====== Information supplied

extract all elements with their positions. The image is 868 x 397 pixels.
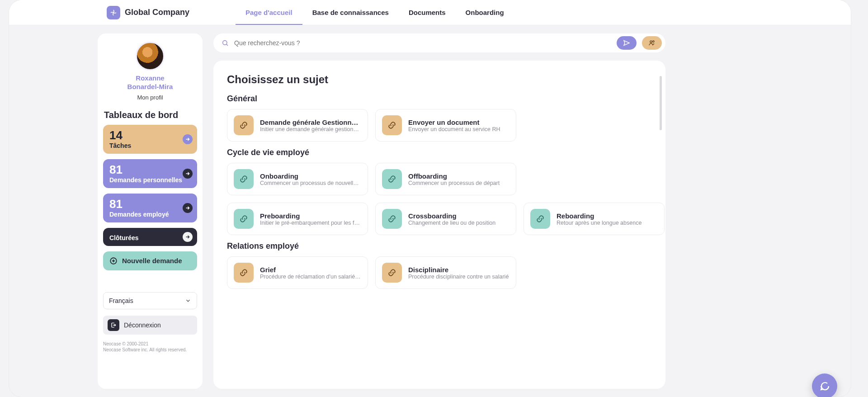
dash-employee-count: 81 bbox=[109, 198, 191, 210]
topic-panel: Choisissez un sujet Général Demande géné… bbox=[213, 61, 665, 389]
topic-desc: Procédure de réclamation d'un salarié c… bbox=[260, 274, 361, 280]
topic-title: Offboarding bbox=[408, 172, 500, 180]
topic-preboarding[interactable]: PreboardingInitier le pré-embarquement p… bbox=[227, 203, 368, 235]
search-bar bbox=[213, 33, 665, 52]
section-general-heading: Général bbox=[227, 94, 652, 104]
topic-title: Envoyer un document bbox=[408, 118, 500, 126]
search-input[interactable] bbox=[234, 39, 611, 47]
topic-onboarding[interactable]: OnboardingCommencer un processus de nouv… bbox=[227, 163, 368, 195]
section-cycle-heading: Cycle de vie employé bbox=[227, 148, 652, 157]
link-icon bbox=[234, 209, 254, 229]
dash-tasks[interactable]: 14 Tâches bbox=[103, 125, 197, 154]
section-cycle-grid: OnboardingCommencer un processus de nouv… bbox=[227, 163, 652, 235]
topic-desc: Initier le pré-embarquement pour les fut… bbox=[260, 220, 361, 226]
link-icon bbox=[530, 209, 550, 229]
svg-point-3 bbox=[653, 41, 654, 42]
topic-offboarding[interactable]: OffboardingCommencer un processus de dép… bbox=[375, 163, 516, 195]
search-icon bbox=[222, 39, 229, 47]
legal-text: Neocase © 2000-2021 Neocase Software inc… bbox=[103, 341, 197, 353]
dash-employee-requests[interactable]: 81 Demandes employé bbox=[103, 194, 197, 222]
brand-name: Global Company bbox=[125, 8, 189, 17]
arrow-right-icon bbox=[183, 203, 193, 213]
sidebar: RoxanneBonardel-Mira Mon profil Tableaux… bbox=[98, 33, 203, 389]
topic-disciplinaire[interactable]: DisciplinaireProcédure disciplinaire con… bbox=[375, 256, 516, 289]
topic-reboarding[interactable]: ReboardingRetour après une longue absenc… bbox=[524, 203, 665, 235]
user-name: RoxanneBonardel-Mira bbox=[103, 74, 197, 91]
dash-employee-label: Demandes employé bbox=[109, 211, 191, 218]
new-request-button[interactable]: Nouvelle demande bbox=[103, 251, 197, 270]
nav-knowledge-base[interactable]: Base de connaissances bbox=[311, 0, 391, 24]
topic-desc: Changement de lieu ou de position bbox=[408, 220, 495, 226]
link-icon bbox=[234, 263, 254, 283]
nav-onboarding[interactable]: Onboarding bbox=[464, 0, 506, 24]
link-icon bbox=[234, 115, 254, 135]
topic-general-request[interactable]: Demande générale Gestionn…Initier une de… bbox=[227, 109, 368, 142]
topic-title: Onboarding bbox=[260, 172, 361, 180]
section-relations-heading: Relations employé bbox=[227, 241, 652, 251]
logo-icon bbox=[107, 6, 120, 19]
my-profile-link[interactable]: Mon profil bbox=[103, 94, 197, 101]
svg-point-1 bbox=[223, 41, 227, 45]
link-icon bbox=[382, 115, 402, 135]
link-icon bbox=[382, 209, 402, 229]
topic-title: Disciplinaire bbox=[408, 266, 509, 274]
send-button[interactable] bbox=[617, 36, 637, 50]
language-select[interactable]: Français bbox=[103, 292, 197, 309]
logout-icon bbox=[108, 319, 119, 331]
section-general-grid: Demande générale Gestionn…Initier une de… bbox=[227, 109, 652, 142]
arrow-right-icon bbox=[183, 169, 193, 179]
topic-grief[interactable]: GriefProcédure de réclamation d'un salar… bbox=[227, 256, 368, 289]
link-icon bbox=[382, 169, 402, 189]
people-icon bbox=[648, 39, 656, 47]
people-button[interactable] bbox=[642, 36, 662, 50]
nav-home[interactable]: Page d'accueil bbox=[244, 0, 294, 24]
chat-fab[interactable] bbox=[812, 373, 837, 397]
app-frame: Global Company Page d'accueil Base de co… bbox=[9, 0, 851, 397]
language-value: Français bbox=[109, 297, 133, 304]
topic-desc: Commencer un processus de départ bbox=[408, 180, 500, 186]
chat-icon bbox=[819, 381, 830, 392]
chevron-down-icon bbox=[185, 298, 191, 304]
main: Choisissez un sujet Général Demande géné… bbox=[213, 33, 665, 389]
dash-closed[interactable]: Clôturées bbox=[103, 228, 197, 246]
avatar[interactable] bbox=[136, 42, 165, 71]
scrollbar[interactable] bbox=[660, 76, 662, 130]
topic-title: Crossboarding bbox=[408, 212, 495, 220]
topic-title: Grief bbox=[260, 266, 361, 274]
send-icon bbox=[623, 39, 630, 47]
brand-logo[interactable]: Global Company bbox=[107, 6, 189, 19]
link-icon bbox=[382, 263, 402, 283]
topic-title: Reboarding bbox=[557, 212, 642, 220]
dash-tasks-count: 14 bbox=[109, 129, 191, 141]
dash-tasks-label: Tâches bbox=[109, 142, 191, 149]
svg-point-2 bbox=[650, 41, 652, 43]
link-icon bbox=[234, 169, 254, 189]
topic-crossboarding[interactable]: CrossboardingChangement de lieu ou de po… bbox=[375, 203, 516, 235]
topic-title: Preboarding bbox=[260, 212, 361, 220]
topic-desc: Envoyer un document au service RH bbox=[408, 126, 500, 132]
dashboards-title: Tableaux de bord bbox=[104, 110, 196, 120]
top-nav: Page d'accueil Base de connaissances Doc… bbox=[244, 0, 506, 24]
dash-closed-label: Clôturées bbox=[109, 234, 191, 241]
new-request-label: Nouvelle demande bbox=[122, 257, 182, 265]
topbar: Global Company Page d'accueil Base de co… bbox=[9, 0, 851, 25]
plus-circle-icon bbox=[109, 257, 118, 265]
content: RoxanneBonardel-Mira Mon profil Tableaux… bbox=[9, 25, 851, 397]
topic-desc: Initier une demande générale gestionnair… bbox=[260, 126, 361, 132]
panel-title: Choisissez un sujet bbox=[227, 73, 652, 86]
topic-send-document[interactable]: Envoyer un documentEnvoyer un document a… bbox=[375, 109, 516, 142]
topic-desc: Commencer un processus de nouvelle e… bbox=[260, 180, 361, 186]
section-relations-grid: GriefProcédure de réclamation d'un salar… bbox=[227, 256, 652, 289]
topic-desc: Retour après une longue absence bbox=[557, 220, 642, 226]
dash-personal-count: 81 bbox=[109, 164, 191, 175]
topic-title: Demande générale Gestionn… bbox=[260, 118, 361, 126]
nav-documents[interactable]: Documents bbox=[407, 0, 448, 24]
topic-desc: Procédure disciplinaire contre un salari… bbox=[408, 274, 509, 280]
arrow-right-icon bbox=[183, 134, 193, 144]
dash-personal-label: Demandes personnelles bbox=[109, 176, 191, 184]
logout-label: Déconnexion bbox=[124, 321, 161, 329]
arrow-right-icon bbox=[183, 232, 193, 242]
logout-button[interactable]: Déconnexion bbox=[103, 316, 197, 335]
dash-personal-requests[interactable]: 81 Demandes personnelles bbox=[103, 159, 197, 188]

============

### Exercise
Within the entries above, find each line where "Company" appears; copy every one.

### Task result
brand-name: Global Company bbox=[125, 8, 189, 17]
app-frame: Global Company Page d'accueil Base de co… bbox=[9, 0, 851, 397]
brand-logo[interactable]: Global Company bbox=[107, 6, 189, 19]
topbar: Global Company Page d'accueil Base de co… bbox=[9, 0, 851, 25]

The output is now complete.